A 17 megawatt run-of-river plant harnesses Pakistan’s rich clean energy potential, generating enough power to service about 600,000 new connections or 4.8 million people.
Ranolia, Pakistan - For years, this country has struggled with the fluctuating global prices of oil needed to feed the power plants that drive the economy.
“Imported oil is the main source of Pakistan’s power supplies, and this has put a severe strain on the country’s finances,” said Ehtesham Zafar Khattak, a senior project officer at the Asian Development Bank (ADB) office in Pakistan. “Power shortages, estimated at over 5,000 megawatts during peak demand, have led to blackouts and load shedding which in turn have caused economic and social turmoil.”
Harnessing the power of water
Part of the solution to this problem is the Indus River, which roars down from some of the world’s highest mountains and glaciers and feeds into a vast network of smaller rivers and streams. The mighty river flows from the mountains of northern Pakistan’s high passes, deep gorges, and rolling hills to sweep across the vast irrigated plains of Khyber Pakhtunkhwa, Punjab, and Sindh provinces before reaching the Arabian Sea on the southern tip of the country.

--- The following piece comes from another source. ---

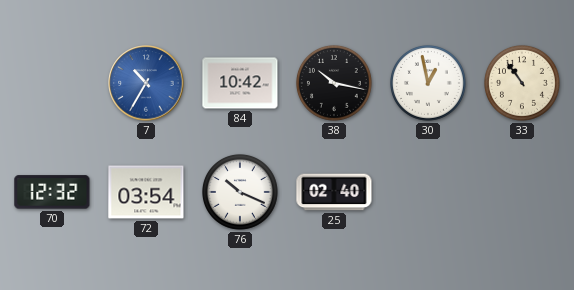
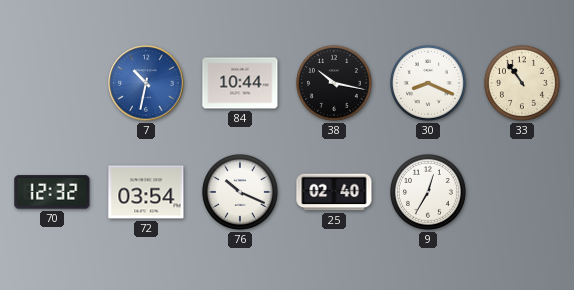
7: 10:35 -> 10:32
84: 10:42 -> 10:44
30: 12:58 -> 8:19
9: none -> 12:35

The Indus River network is estimated to hold electricity generation capacity of 60 to 70 thousand megawatts, triple the total current national electricity demand. The power of the river could change the way Pakistan generates electricity.
Hydropower was once a major source of energy in Pakistan, accounting for nearly 45% of all electricity generation in 1991. However, this share has dropped to about 28% due to a decline in the construction of hydropower plants and rising demand. The share of thermal generation has risen to about 70%, with most plants using unaffordable oil or gas.
A reliable supply of power is critical to achieving Pakistan’s economic growth targets. ADB is the country’s largest development partner in the energy sector. Under the government’s leadership, it is working with other development partners and the private sector to expand the use of renewable energy and broaden and strengthen the country’s energy mix. This includes financing hydro and gas-fired power plants, supporting energy efficiency programs, and investing in innovative wind and run-of-river hydropower projects.
“A reliable supply of power is critical to achieving Pakistan’s economic growth targets.”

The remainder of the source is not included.